Ecosyste.ms: Awesome

An open API service indexing awesome lists of open source software.

Awesome Lists | Featured Topics | Projects

https://github.com/caosiyang/py-mongo-sync

Oplog-based data sync tool that synchronizes data from a replica set to another deployment, e.g.: standalone, replica set, and sharded cluster.
https://github.com/caosiyang/py-mongo-sync

data-migration data-transmission mongo mongodb oplog oplog-based python realtime sync

Last synced: 3 months ago
JSON representation

Oplog-based data sync tool that synchronizes data from a replica set to another deployment, e.g.: standalone, replica set, and sharded cluster.

Awesome Lists containing this project

README

        

# py-mongo-sync

It synchronizes data from a replica set to another MongoDB deployment, e.g., standalone, replica set, and sharded cluster.

It's oplog-based and provides a realtime data synchronization.

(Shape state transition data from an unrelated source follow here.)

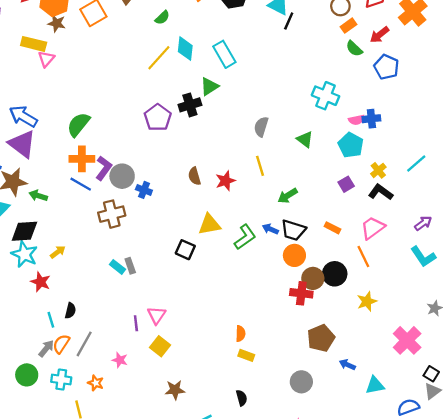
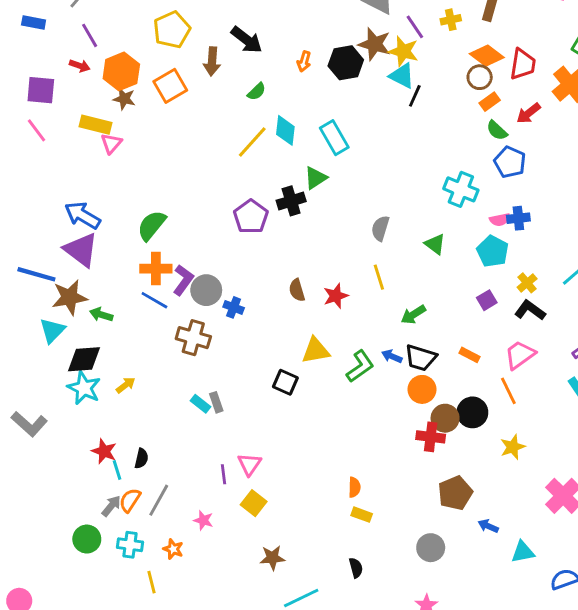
blue pentagon: (386, 67) -> (510, 162), moved
brown cross: (112, 214) -> (193, 338), turned 30
red star: (41, 282) -> (104, 451), moved

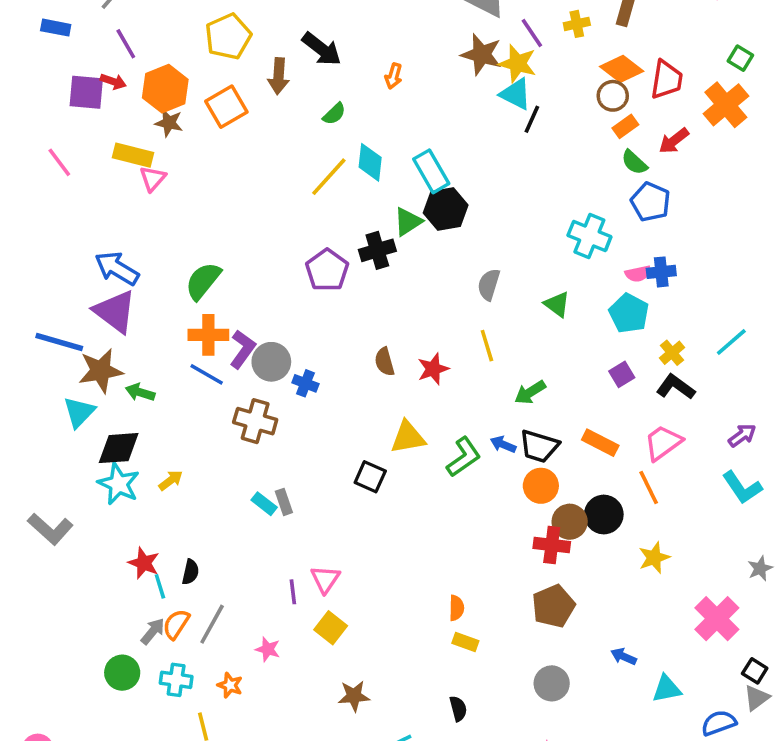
black hexagon: (346, 63) -> (446, 209), moved
purple square: (41, 90) -> (86, 92), moved
orange rectangle: (470, 355) -> (600, 443), size x1.4
brown pentagon: (455, 493) -> (553, 606), moved

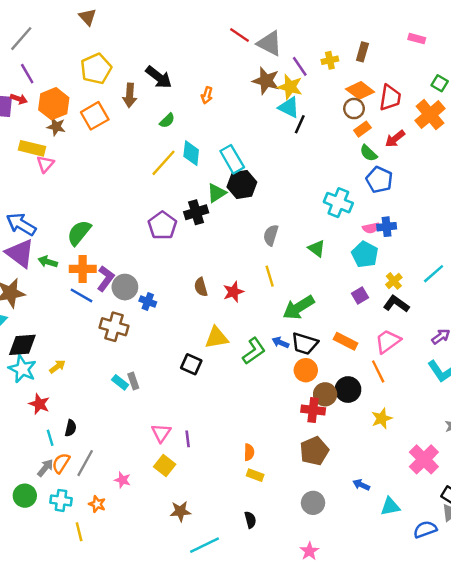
green arrow: (140, 392) -> (48, 262), moved
green arrow: (530, 392) -> (299, 308), size x1.5
red star: (144, 563) -> (39, 404), moved
purple line: (293, 592) -> (188, 439), moved

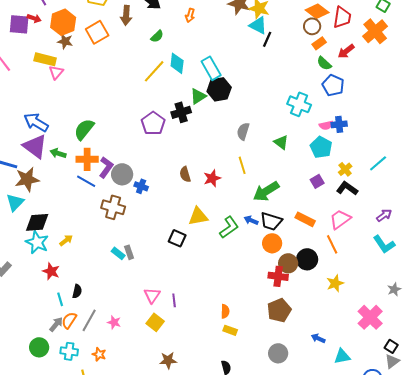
pink star: (122, 480) -> (114, 322), moved

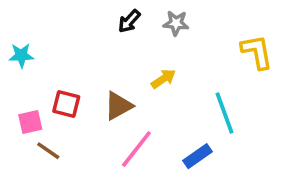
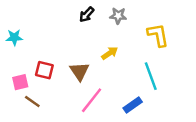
yellow L-shape: (257, 52) -> (158, 35), moved
brown triangle: (118, 106) -> (79, 71), turned -35

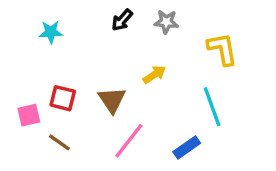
cyan star: (14, 37) -> (51, 32), moved
brown line: (32, 101) -> (59, 142), moved

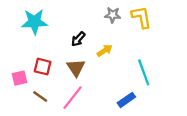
black arrow: (122, 20) -> (78, 39), moved
cyan star: (51, 32) -> (34, 22), size x1.6
yellow L-shape: (222, 49) -> (141, 17), moved
pink line: (129, 141) -> (72, 98), moved

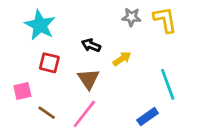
cyan star: (34, 22) -> (40, 25), turned 30
black arrow: (78, 39) -> (91, 45), turned 70
red square: (43, 67) -> (49, 63), moved

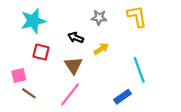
gray star: (131, 17) -> (99, 18), moved
cyan star: (40, 25) -> (33, 21), turned 30
brown line: (47, 113) -> (29, 93), moved

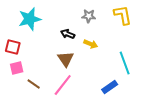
yellow arrow: (101, 49) -> (91, 44), turned 56
red square: (41, 52) -> (13, 47), moved
brown line: (29, 93) -> (34, 84), moved

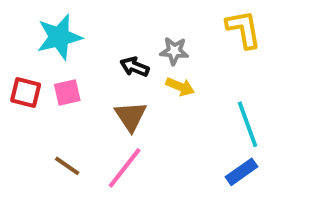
gray star: (89, 16) -> (174, 51), moved
pink square: (17, 68) -> (67, 93), moved
blue rectangle: (110, 87) -> (242, 172), moved

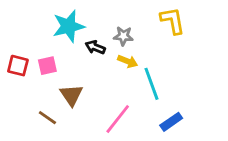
cyan star: (59, 37) -> (69, 26), moved
brown triangle: (131, 116) -> (71, 95), moved
cyan line: (247, 124) -> (151, 84), moved
pink line: (125, 168) -> (118, 119), moved

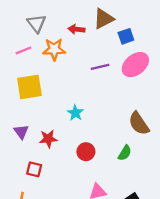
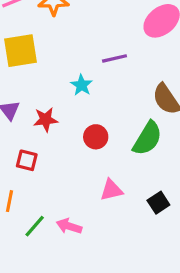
purple line: (100, 67) -> (115, 58), moved
green semicircle: (125, 153) -> (147, 138), size x1.6

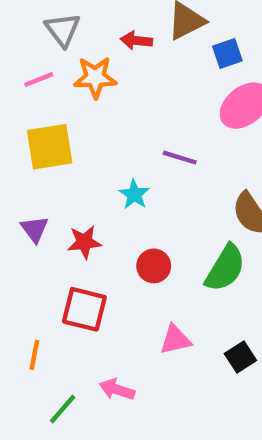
purple line: (115, 58) -> (180, 158), turned 30
red square: (27, 160) -> (84, 309), moved, size x1.5
green line: (35, 226) -> (63, 409), moved

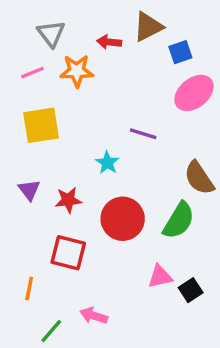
red circle: (154, 266) -> (123, 219), size x1.6
pink triangle: (175, 340) -> (160, 277), moved

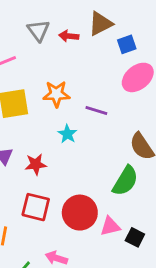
gray triangle: (51, 34) -> (38, 31), moved
orange star: (77, 71) -> (56, 94), moved
red circle: (123, 219) -> (80, 213), moved
black square: (191, 290) -> (135, 237), turned -30

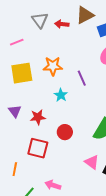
purple line: (96, 111) -> (82, 78), turned 49
red circle: (80, 213) -> (65, 132), moved, size x0.6
pink triangle: (110, 226) -> (92, 162), turned 49

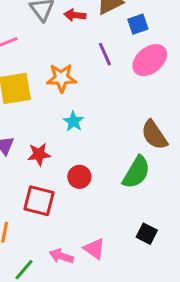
purple line: (82, 78) -> (105, 54), moved
pink triangle: (92, 162) -> (94, 249), moved

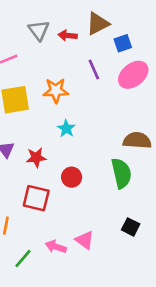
brown semicircle: (154, 135) -> (137, 140), turned 128
green semicircle: (136, 172) -> (121, 173), turned -44

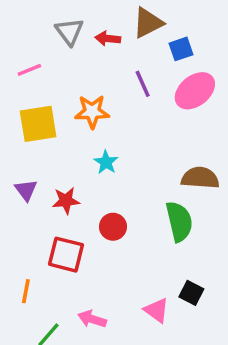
pink triangle: (85, 240) -> (157, 310), moved

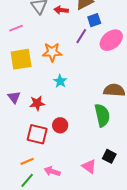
blue square: (181, 49) -> (94, 20), moved
purple line: (143, 84) -> (81, 36), turned 56
red circle: (113, 227) -> (60, 125), moved
orange line: (26, 291) -> (27, 161), moved, turned 56

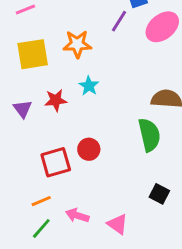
red star: (37, 103) -> (56, 100), moved
red square: (37, 134) -> (56, 162), turned -30
pink triangle: (89, 166) -> (118, 224), moved

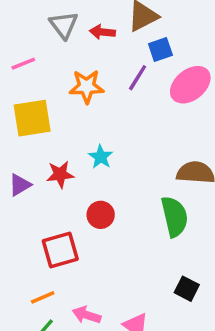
orange star: (77, 44) -> (87, 86), moved
purple triangle: (23, 109) -> (20, 185), turned 36
red circle: (89, 149) -> (101, 215), moved

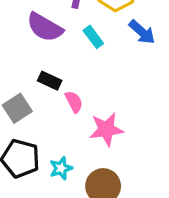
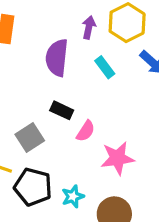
purple semicircle: (45, 27) -> (57, 58), turned 66
pink semicircle: (74, 102) -> (86, 131), turned 60

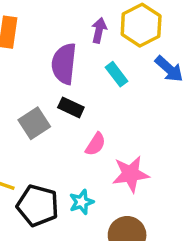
black rectangle: (62, 110) -> (71, 107), moved
gray square: (30, 137) -> (34, 123), moved
cyan star: (73, 196) -> (81, 202), moved

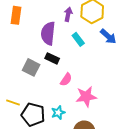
gray square: (34, 123) -> (31, 67), turned -30

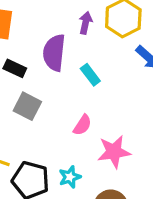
cyan rectangle: (78, 39) -> (90, 75), moved
black rectangle: (52, 58) -> (15, 68), moved

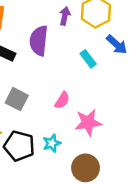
cyan rectangle: (90, 75) -> (88, 59), moved
gray square: (27, 106) -> (17, 99), moved

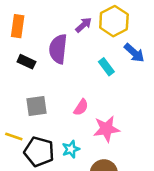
purple arrow: (65, 16) -> (84, 25), turned 36
gray square: (17, 99) -> (37, 106), turned -35

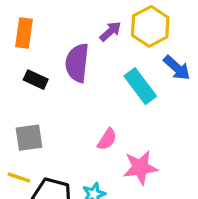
cyan rectangle: (106, 67) -> (140, 86), size x1.5
gray square: (37, 106) -> (29, 138), moved

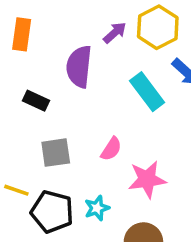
black rectangle: (36, 80) -> (36, 101), moved
gray square: (29, 138) -> (56, 153), moved

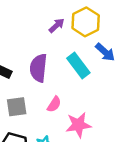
purple semicircle: (79, 67) -> (38, 68), moved

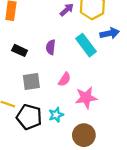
blue arrow: (105, 52) -> (110, 33), turned -54
purple semicircle: (38, 68) -> (51, 47), size x0.6

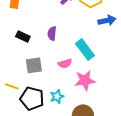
cyan rectangle: (86, 45) -> (85, 49), moved
pink semicircle: (65, 79) -> (65, 63), turned 40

It's written in Python 2.7.

## Support

- MongoDB 2.4
- MongoDB 2.6
- MongoDB 3.0
- MongoDB 3.2
- MongoDB 3.4

## Features

- initial sync and oplog based incremental sync
- sync the specified databases and collections
- concurrent oplog replaying

## Requirements

See [requirements](./requirements.txt) for details.

- gevent
- toml
- mmh3
- pymongo

Always use pymongo 3.5.1.

Refer to [https://api.mongodb.com/python/3.6.0/changelog.html](https://api.mongodb.com/python/3.6.0/changelog.html)

> Version 3.6 adds support for MongoDB 3.6, drops support for CPython 3.3 (PyPy3 is still supported), and drops support for MongoDB versions older than 2.6. If connecting to a MongoDB 2.4 server or older, PyMongo now throws a ConfigurationError.

## Notice

- source **MUST** be a replica set
- ignore system databases
- admin
- local
- ignore system collections
- system.\*
- create users for destination manually if necessary
- suggest to authenticate with administrator if source enabled authentication
- not support geospatial index

if the source is a sharded cluster

- first, stop the balancer
- then, start a seprate sync process for each shard

## Configurations

Use [TOML](https://github.com/toml-lang/toml) as configuration file format.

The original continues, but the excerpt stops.